The UC Berkeley Graduate Division has recently awarded grants totaling $1.5 million to nine departments within the university through the division’s new Graduate Diversity Pilot Program. The commitment is one of the largest single financial investments toward diversity efforts made by any graduate division in the nation.
The Graduate Diversity Pilot Program — established in July 2020 along with other initiatives directed toward combating racism and fostering diversity, equity and inclusion (DEI) — provides funding to improve departmental climates for graduate and undergraduate students, staff, faculty (including lecturers), and postdocs; enhance faculty graduate student mentorship; and advance diversity in graduate outreach and admissions.
Recruitment is a priority as Berkeley strives to reflect California’s full diversity. Though the percentage has been rising steadily, students from underrepresented minorities still comprise only 14.7% of Berkeley’s graduate student body as of fall 2020.
Of the 27 departments that submitted proposals, those selected stood out for how well they aligned with the goals of the program, their relevance and potential for broad impact, and the feasibility and sustainability of their evaluation plans.
The nine units receiving four-year grants of up to $175,000 include: Architecture, Chemistry (including Chemical and Biomolecular Engineering), Comparative Literature, Geography, History, Integrative Biology, Linguistics, the School of Information (I School), and Sociology.
“It’s our duty to directly address bias and systemic racism and create an academic environment where every student feels they belong,” explained Graduate Division Dean and Vice Provost Lisa García Bedolla. “We’re extremely fortunate to have the means to advance real positive change in our campus climate and I’m excited to partner with these amazing colleagues in that effort.”
The nine awardee departments will be using the funds to leverage existing internal DEI efforts and add new ones based on internal climate surveys and audits, best practices from other programs, and recommendations proposed by the Graduate Diversity Task Force.
A significant portion of funds is targeted for direct student support in the form of stipends, fee waivers, grants, paid internships and graduate student hiring, and fellowships — such as those outlined in a recent I School announcement.

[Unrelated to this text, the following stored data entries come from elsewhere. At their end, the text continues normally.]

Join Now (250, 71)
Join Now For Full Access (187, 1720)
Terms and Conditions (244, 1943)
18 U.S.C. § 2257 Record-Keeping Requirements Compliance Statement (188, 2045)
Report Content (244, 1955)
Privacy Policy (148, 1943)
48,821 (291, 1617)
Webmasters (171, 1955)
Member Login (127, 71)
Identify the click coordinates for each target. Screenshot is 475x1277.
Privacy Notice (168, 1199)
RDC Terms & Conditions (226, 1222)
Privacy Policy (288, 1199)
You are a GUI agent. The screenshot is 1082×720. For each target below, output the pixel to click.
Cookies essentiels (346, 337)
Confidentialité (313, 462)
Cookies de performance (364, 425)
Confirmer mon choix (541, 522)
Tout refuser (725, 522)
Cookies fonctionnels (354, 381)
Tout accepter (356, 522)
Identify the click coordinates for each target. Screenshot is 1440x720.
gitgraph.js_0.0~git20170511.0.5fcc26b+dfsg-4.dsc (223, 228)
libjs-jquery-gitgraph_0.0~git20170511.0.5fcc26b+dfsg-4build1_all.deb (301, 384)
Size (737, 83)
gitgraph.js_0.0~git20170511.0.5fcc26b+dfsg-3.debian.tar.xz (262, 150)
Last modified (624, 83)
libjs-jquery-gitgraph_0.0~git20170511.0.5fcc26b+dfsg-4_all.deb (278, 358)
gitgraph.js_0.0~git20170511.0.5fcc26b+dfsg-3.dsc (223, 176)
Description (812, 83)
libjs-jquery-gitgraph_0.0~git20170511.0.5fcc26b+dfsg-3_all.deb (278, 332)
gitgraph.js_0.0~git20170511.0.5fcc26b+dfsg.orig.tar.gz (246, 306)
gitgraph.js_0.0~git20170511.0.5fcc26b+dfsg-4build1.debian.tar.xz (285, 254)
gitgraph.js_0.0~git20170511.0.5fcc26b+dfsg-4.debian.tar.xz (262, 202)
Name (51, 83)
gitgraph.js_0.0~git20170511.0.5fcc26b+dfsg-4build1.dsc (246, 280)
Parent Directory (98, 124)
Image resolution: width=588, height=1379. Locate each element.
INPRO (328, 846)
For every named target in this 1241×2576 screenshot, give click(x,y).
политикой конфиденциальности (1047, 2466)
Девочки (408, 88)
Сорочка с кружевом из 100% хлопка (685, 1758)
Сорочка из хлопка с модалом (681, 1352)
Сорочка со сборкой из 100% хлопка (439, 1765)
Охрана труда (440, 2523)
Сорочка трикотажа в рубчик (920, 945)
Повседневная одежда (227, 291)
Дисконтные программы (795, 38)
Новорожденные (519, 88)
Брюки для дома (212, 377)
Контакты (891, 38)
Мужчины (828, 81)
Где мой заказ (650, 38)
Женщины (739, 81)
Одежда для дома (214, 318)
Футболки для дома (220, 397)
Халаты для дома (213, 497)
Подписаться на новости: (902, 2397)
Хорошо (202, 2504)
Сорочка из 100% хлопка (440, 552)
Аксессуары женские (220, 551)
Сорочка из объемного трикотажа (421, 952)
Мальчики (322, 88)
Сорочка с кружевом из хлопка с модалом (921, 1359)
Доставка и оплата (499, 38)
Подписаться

Recognizing that underrepresented students often feel unsupported by peers and faculty and experience high amounts of stress, departments will also be investing in mental health initiatives, peer-to-peer mentoring, and socialization around issues of race. Grant funds are being allocated toward faculty and staff training and pedagogical reformation as in the department of Sociology where graduate students will be paid to begin refining course syllabi to incorporate scholars of color, particularly Black scholars, throughout the curriculum.
“We’re honored to be among the nine units chosen to receive this grant,” said Department of Architecture Chair, Renee Chow. “The grant serves as both catalyst and mandate for structural changes towards equity in our departmental pedagogy and infrastructure that will lead to inclusivity and diversity in the field of architecture.”
Jeffrey Reimer, Chair of the Department of Chemical and Biomolecular Engineering at the College of Chemistry echoed the broader potential impact of the grant. “We are fully committed to the principles of diversity and inclusion. We believe that fostering our graduate students is essential to the strengthening of the American scientific workforce and thereby growing innovation and creativity in the chemical sciences. Many of our graduate students have the talent for, and conviction to, contribute to diversifying our student population.This new program will provide both financial support and coordinated activities aimed at improving the College of Chemistry’s climate to grow that diversity.”
The Graduate Division is currently distributing the first round of funding to departments for this academic year and will be working to provide programmatic support to the 18 programs that applied but did not receive funding.
“It’s crucial that the university’s efforts to build diversity, combat systemic racism, and create a climate of inclusion and belonging not be limited to a handful of departments,” said Denzil Streete, Graduate Division Chief of Staff & Assistant Dean for Diversity. “We’re confident that the efforts outlined in these departments’ proposals will catalyze change across the campus community. With the support of the campus leadership and the Office for Graduate Diversity we’re committed to making that a reality for our current students and for those yet to join the Cal community.”